Charmaine is grateful her children have a ‘wonderful father’ and won’t go through what she did

All names and identifying details have been changed.

Participants have given us permission to share their experiences.

Because of her father’s career, Charmaine and her family moved house every year.

She thinks this transient lifestyle led to her and her brothers being isolated and made abuse by her father easy to hide. 

Charmaine grew up with her parents and brothers in the 1960s and 70s. The family had to move frequently and often lived abroad, due to her father’s work.

Because the children went to so many different schools and moved so often, they did not build up relationships with other children, teachers or relatives. ‘There was no support outside the family’ she says.
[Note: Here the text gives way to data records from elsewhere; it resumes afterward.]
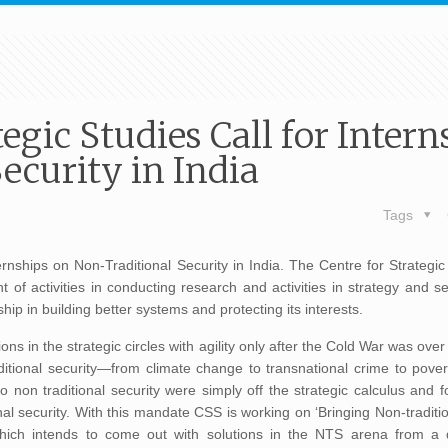
egic Studies Call for Intern
ecurity in India
Tags
rnships on Non-Traditional Security in India. The Centre for Strategic
 of activities in conducting research and activities in strategy and s
ip in building better systems and protecting its interests.
ions in the strategic circles with agility only after the Cold War was ov
aditional security—from climate change to transnational crime to pove
 non traditional security were simply off the strategic calculus and f
al security. With this mandate CSS is working on ‘Bringing Non-traditio
 which intends to come out with solutions in the NTS arena from a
She describes her mother as ‘very sterile’ and emotionally unavailable to her children. She now believes she may have suffered postnatal depression. Charmaine’s father drank heavily and her mother often retired to bed to escape him.

Sometimes, in their mother’s absence, their father would instigate drinking games with the older children, who were between the ages of nine and 13 years. Charmaine remembers how they would become very drunk and sometimes be sick from the alcohol.

On one occasion after one of these games, Charmaine fell asleep on her father’s knee and woke to find him molesting her. She was 11 years old and she vividly recalls being horrified because she had always felt he was the parent who loved her. She says it was a ‘lightning rod moment of terror … it ruined everything for me’. 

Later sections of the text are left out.